Wednesday, June 23, 2010

A Feng Shui Lotus Touts

I am most definitely, absolutely, positively not one of those who constantly forward e-mails. Because of that mindset that borders on obsessive, I have on numerous occasions risked my life, my fortune (what little there is), the possibility of having my hair fall out, sixty years bad luck, a wart on my nose, and all because I would not forward an e-mail.

Now, I know some of you don’t fiddle with a computer, but you probably remember the old ‘chain letters’ back during the days of the dinosaurs. This e-mail was a chain letter.

My mother, bless her heart, was fanatical about getting chain letters back into the mail before the allotted time. She’d sit as the dining room table and labor over fifteen or twenty of those suckers, then hurry to post them before the next day’s mail.

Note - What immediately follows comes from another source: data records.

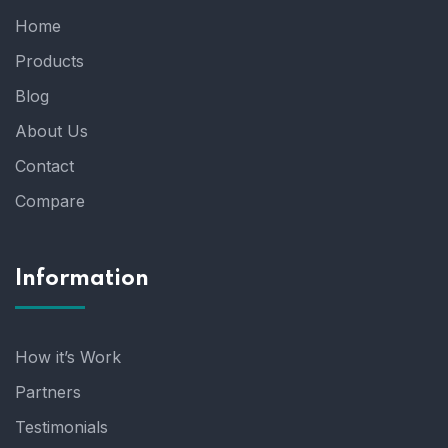
Home
Products
Blog
About Us
Contact
Compare
Information
How it’s Work
Partners
Testimonials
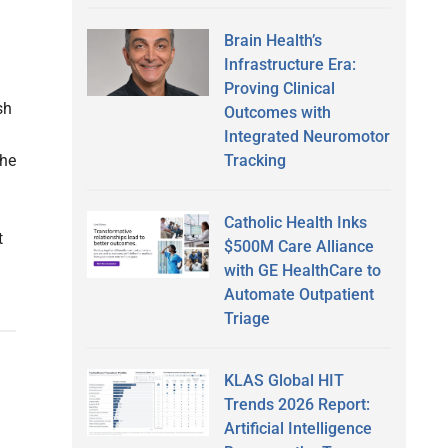
Brain Health’s
Infrastructure Era:
Proving Clinical
sh
Outcomes with
Integrated Neuromotor
Tracking
The
Catholic Health Inks
t
$500M Care Alliance
with GE HealthCare to
Automate Outpatient
Triage
KLAS Global HIT
Trends 2026 Report:
Artificial Intelligence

I never did notice any appreciable change in our luck and fortune despite an average of six or eight chain letters yearly. I still had Vienna sausage sandwiches for lunch at school. When I mentioned our lack of fortune to Mom, she shrugged and reminded me Dad still had his job; we had a roof over our head; and there was always food on the table.

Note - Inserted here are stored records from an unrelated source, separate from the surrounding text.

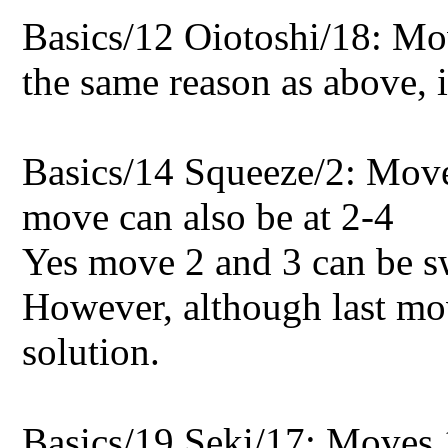
Basics/12 Oiotoshi/18: Mo
the same reason as above, it
Basics/14 Squeeze/2: Move
move can also be at 2-4
Yes move 2 and 3 can be sw
However, although last move
solution.
Basics/19 Seki/17: Moves 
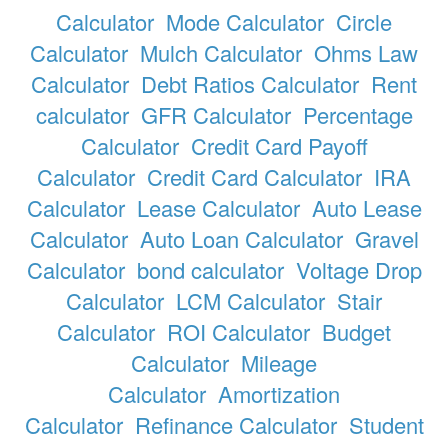
Calculator
Mode Calculator
Circle
Calculator
Mulch Calculator
Ohms Law
Calculator
Debt Ratios Calculator
Rent
calculator
GFR Calculator
Percentage
Calculator
Credit Card Payoff
Calculator
Credit Card Calculator
IRA
Calculator
Lease Calculator
Auto Lease
Calculator
Auto Loan Calculator
Gravel
Calculator
bond calculator
Voltage Drop
Calculator
LCM Calculator
Stair
Calculator
ROI Calculator
Budget
Calculator
Mileage
Calculator
Amortization
Calculator
Refinance Calculator
Student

So, you can see why I never placed any value on chain letters.

Until one day!

Yep.

I got what was called a ‘Mental Feng Shui Lotus Touts’.
Now, I’ll be honest. I had no idea what a Mental Feng Shui Lotus Touts was. Feng Shui is a 3000-year-old system of art and science from China that reveals how to balance the energies of a space to ensure health and good fortune to those inhabiting it. Lotus Touts? Your guess is as good as mine. Sounds like something you might step in.

I don’t believe in such stuff, so I can’t tell you why I decided to see what would happen if I forwarded the e-mail.

Maybe it was because it claimed that if I sent it to five people, my life would improve; five to ten, improve greatly; ten to fifteen, three surprises in the next two weeks; and over fifteen, all I had dreamed of.

Golly gee, folks. With those kind of assurances, an old country boy would be a sucker not to give it a shot. I had nothing to lose. At least, that’s what I thought.
Now, this little good luck e-mail consisted of twenty-one guides to a more satisfying life.

They were the usual little truisms that most of us try to observe in our daily lives: give more than people expect, and do it cheerfully; marry someone you love to talk to; don’t believe all you hear, spend all you have, or sleep all you want; when you say ‘I love you’, mean it; when you apologize to someone, look them in the eye; when you make a mistake, take steps to correct it; don’t let a disagreement destroy a friendship; and another fifteen or so.

So, I figured if I were going to forward the good luck note, I might as well go whole hog and send it to everyone on my list.

Well, I have to admit, the e-mail was right about the surprises. The first came the next day when three on my contact list said they’d taken my name off their contact lists and for me to never communicate with them again.

I didn’t have time to get upset, for at that minute, my computer crashed. I contacted my computer tech. Great guy, smart guy, expensive guy.

So far, the e-mail had cost me three contacts and a nice chunk of cash. I shrugged if off, figuring if I bought the cheapest beer for the next six months, I’d recoup my expenses.

I got my next surprise the following day when I ruined a tire. That was just after I got a speeding ticket. By then, I was ready to strangle the jerk who had sent me the good luck e-mail.

That night, I reread the list of truisms. I stopped at ‘Hindsight is twenty-twenty.’ Was that ever right! I knew when I was in the middle of sending out that stuff that I was making a mistake. And I refused to listen.

The only good luck I got out of that fiasco was a few days later when I ran out of gas, I did manage to coast into a station. That’s the kinda luck I have, half good and half bad, and there ain’t no stinking e-mail that will solve that.


rconwell@gt.rr.com

1 comment:

Capri said...

Haha! No kidding. Those are such rubbish, and this list was actually taken from copyrighted material too, hoax-originators have absolutely no honor.